Supplied information:
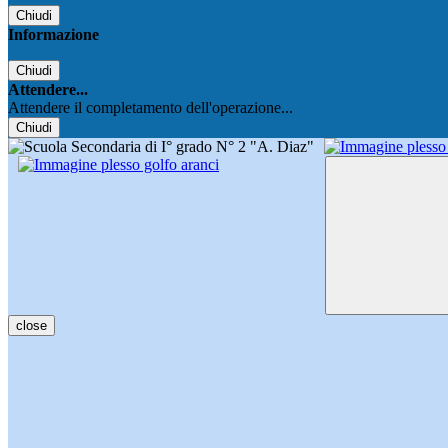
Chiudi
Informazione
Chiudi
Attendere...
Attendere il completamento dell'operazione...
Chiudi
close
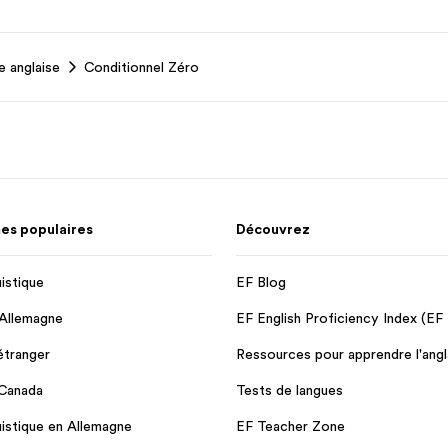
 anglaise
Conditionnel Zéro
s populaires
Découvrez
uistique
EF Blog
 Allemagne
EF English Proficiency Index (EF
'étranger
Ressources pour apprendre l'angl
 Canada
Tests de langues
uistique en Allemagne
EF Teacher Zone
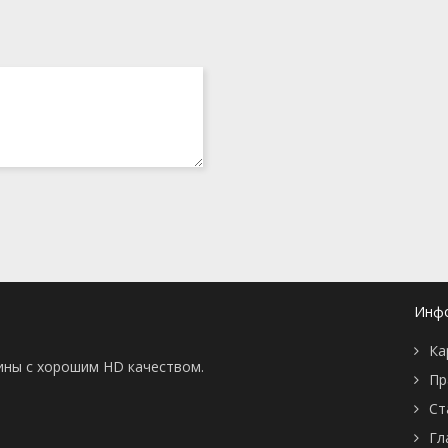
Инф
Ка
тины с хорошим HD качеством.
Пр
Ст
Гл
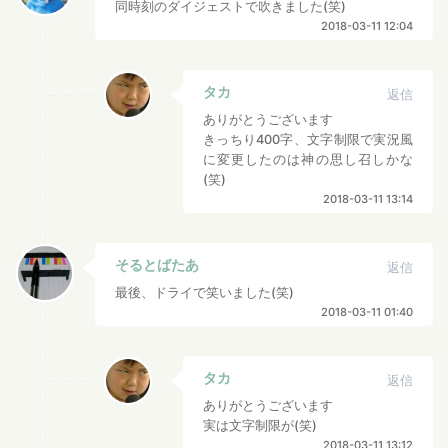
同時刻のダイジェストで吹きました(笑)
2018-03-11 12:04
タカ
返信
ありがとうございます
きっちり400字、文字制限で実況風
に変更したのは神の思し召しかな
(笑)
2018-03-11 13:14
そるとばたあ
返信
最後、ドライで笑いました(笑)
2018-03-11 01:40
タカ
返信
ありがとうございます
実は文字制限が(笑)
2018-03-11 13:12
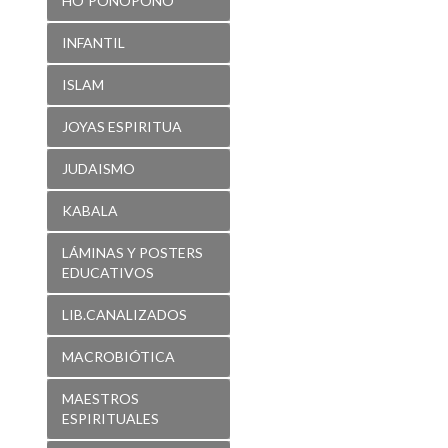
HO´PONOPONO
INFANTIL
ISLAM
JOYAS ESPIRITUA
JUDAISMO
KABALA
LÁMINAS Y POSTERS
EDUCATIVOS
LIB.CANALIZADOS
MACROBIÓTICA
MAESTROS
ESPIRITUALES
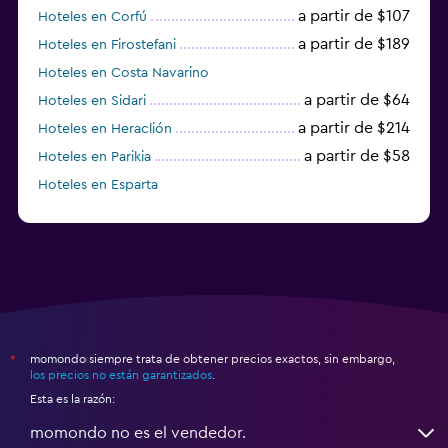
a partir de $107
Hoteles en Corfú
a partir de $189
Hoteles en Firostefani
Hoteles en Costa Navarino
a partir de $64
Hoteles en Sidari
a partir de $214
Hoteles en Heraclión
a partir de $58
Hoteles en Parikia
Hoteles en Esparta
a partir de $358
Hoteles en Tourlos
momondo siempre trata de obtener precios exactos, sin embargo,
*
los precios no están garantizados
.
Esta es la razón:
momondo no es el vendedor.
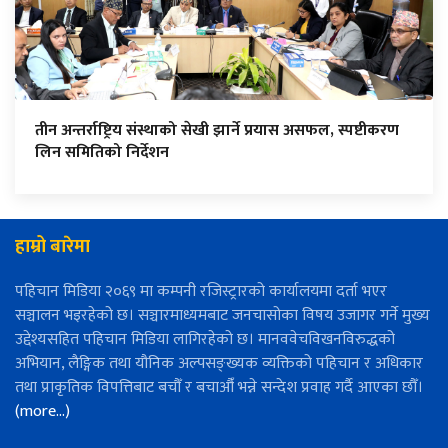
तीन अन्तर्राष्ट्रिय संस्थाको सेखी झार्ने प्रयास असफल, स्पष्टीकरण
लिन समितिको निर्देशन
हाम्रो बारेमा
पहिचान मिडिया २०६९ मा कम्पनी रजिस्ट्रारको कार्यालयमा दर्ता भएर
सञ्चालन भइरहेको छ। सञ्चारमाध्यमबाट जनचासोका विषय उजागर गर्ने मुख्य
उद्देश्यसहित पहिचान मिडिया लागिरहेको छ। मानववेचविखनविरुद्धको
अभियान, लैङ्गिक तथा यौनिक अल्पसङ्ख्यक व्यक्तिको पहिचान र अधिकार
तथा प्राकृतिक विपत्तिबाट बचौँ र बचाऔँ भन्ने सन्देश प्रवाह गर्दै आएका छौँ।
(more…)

Instructions to follow: In your copy, include no pictures; print every line above exactly.

Response below:
Chiudi
Informazione
Chiudi
Attendere...
Attendere il completamento dell'operazione...
Chiudi
close
 anglaise
Conditionnel Zéro
s populaires
Découvrez
uistique
EF Blog
 Allemagne
EF English Proficiency Index (EF
'étranger
Ressources pour apprendre l'angl
 Canada
Tests de langues
uistique en Allemagne
EF Teacher Zone
Инф
Ка
тины с хорошим HD качеством.
Пр
Ст
Гл
同時刻のダイジェストで吹きました(笑)
2018-03-11 12:04
タカ
返信
ありがとうございます
きっちり400字、文字制限で実況風
に変更したのは神の思し召しかな
(笑)
2018-03-11 13:14
そるとばたあ
返信
最後、ドライで笑いました(笑)
2018-03-11 01:40
タカ
返信
ありがとうございます
実は文字制限が(笑)
2018-03-11 13:12
HO´PONOPONO
INFANTIL
ISLAM
JOYAS ESPIRITUA
JUDAISMO
KABALA
LÁMINAS Y POSTERS
EDUCATIVOS
LIB.CANALIZADOS
MACROBIÓTICA
MAESTROS
ESPIRITUALES
a partir de $107
Hoteles en Corfú
a partir de $189
Hoteles en Firostefani
Hoteles en Costa Navarino
a partir de $64
Hoteles en Sidari
a partir de $214
Hoteles en Heraclión
a partir de $58
Hoteles en Parikia
Hoteles en Esparta
a partir de $358
Hoteles en Tourlos
momondo siempre trata de obtener precios exactos, sin embargo,
*
los precios no están garantizados
.
Esta es la razón:
momondo no es el vendedor.
तीन अन्तर्राष्ट्रिय संस्थाको सेखी झार्ने प्रयास असफल, स्पष्टीकरण
लिन समितिको निर्देशन
हाम्रो बारेमा
पहिचान मिडिया २०६९ मा कम्पनी रजिस्ट्रारको कार्यालयमा दर्ता भएर
सञ्चालन भइरहेको छ। सञ्चारमाध्यमबाट जनचासोका विषय उजागर गर्ने मुख्य
उद्देश्यसहित पहिचान मिडिया लागिरहेको छ। मानववेचविखनविरुद्धको
अभियान, लैङ्गिक तथा यौनिक अल्पसङ्ख्यक व्यक्तिको पहिचान र अधिकार
तथा प्राकृतिक विपत्तिबाट बचौँ र बचाऔँ भन्ने सन्देश प्रवाह गर्दै आएका छौँ।
(more…)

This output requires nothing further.